My daughter Holly has been drooling over the open-top tourist buses since we arrived and after the castle we stroll down to Waverley Bridge again to catch one. Earphones in for the commentary, and we are off.

Edinburgh, while very compact and walkable, lends itself well to a bus tour of the main parts, especially when little legs are tired, and we enjoy the rest as we sit on the top deck, the sun now beaming down on us. The tour takes in parts of the New Town, passing the famous department store Jenners, the imposing Scott monument, and bustling Princes Street, before going behind the castle into the Old Town with its more grisly tales of bodysnatchers, hangings, abject poverty and huge overcrowding in a time when more than 80,000 residents lived in a tiny area within the city’s defensive walls. Some of the earliest “high rise”

multi-storey buildings were constructed in the Old Town as the population grew and housing was in short supply, with residents reluctant to build outside the city’s defences.
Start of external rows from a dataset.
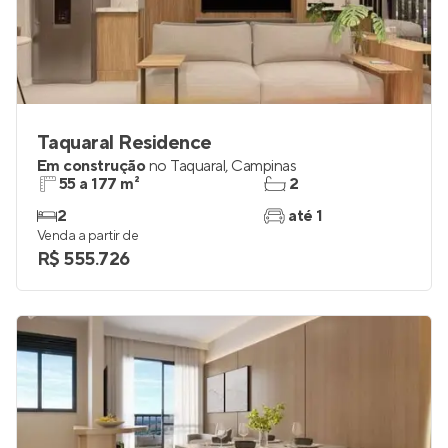
Taquaral Residence
Em construção
no
Taquaral
,
Campinas
55 a 177 m²
2
2
até 1
Venda a partir de
R$ 555.726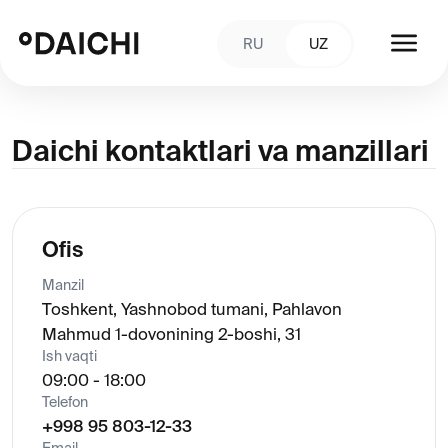
RU
UZ
Daichi kontaktlari va manzillari
Ofis
Manzil
Toshkent, Yashnobod tumani, Pahlavon
Mahmud 1-dovonining 2-boshi, 31
Ish vaqti
09:00 - 18:00
Telefon
+998 95 803-12-33
Email
Info@daichi.com.uz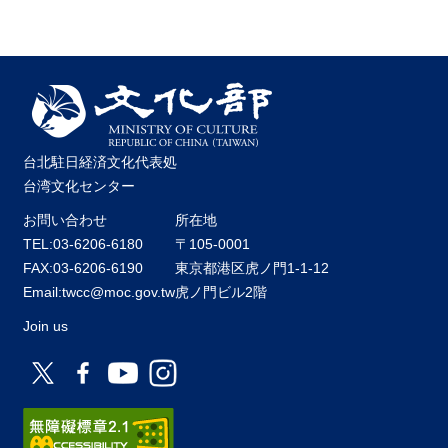
台北駐日経済文化代表処
台湾文化センター
お問い合わせ
所在地
TEL:03-6206-6180
〒105-0001
FAX:03-6206-6190
東京都港区虎ノ門1-1-12
Email:twcc@moc.gov.tw
虎ノ門ビル2階
Join us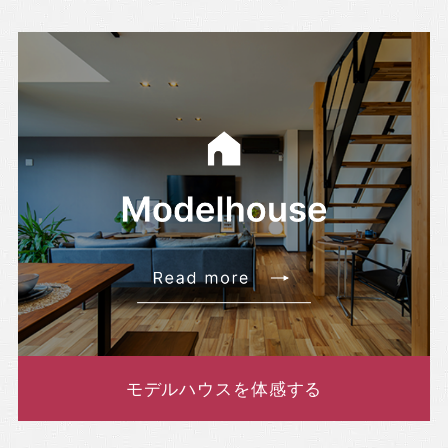
モデルハウスを体感する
By the 18th Century, the construction of new streets led to building of underground streets and vaults, which can be seen today in numerous underground tours and in the tourist attraction, Mary King’s Close, on the Royal Mile.

The bus tour continues on to Holyrood, at the bottom of the Royal Mile, where the new Scottish Parliament building – love it or hate it – can be seen alongside the beautiful old Palace of Holyrood.

The Northern Echo:
The view from the Castle, towards Leith

A new attraction, Dynamic Earth, is a science-themed children’s museum which has the look of a mini Millennium Dome from the outside.
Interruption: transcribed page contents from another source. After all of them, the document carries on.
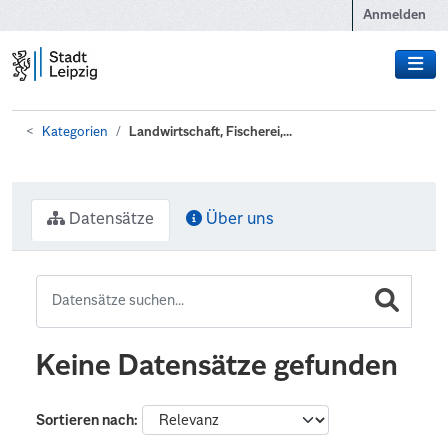
Zum Hauptinhalt wechseln
Anmelden
Kategorien
Landwirtschaft, Fischerei,...
Datensätze
Über uns
Keine Datensätze gefunden
Sortieren nach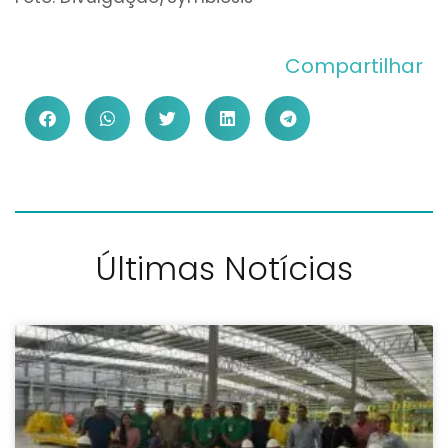
Compartilhar
Últimas Notícias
We carry on up to the Old Town, disembark, check into the Ibis properly and enjoy the views from our top-floor room’s long skylights over the jumble of Old Town rooftops and chimneys across to Edinburgh’s famous hill Arthur’s Seat. Even as we climbed into bed that night we could see intrepid walkers at the top of the hill, enjoying the last vestiges of May daylight.

Ibis opened this, its second Edinburgh hotel, with 259 bedrooms, earlier this year in the heart of the Old Town, just minutes away from the castle.
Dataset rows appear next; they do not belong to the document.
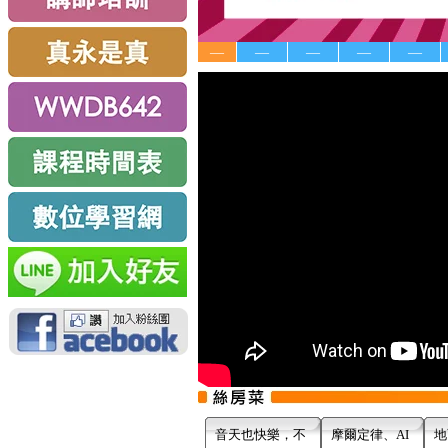
—
—
—
—
—
音天也快樂，不
摩爾定律、AI
地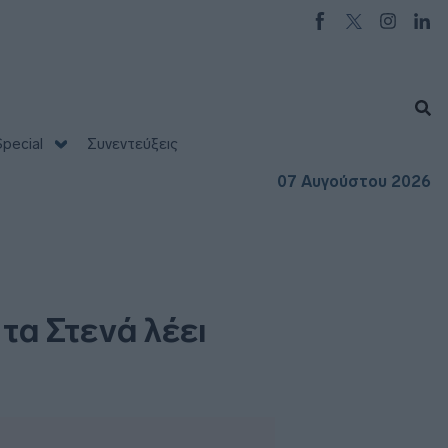
pecial
Συνεντεύξεις
07 Αυγούστου 2026
τα Στενά λέει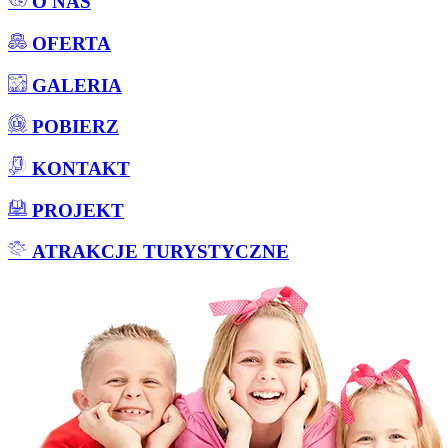
O NAS
OFERTA
GALERIA
POBIERZ
KONTAKT
PROJEKT
ATRAKCJE TURYSTYCZNE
The next morning we fill up at the breakfast buffet before heading down to the New Town. Holly decides the Scott Monument needs to be climbed, unaware of her mother’s fear of spiral staircases, and I reluctantly follow her up the narrow stairway to the first level of the monument built in memory of Scotland’s laureate Sir Walter Scott. It’s not to my taste, rather a macabre Victorian Gothic feast, but some might think it elegant. You can continue up another three floors to the pinnacle, but we just didn’t fancy it.

We’re soon back on safe ground in the Princes Street Gardens and head to the free National Gallery of Scotland – whose neo-classical columns really do resemble the Parthenon – where we look through the galleries containing the Rembrandt and Vermeer paintings.

Back up to the Old Town, an hour or two before our train, and we explore the beautiful St Giles Cathedral and bask in the sun outside for a while, before popping into the free Museum of Childhood – a good budget way to spend a couple of wet hours in Edinburgh with children, with displays of historic toys, hands-on exhibits, and a few which might stir some childhood memories for even the youngest of us.

You could spend a week in Edinburgh and still not see everything, or just a day walking about and enjoying the ambience of the magical Old Town – so picturesque now, but once a gritty den of squalor and crime.

The Northern Echo:
Princes Street and the Scott Monument

As cities go, it’s got to be one of the most interesting in Europe – and only two hours from Darlington by train.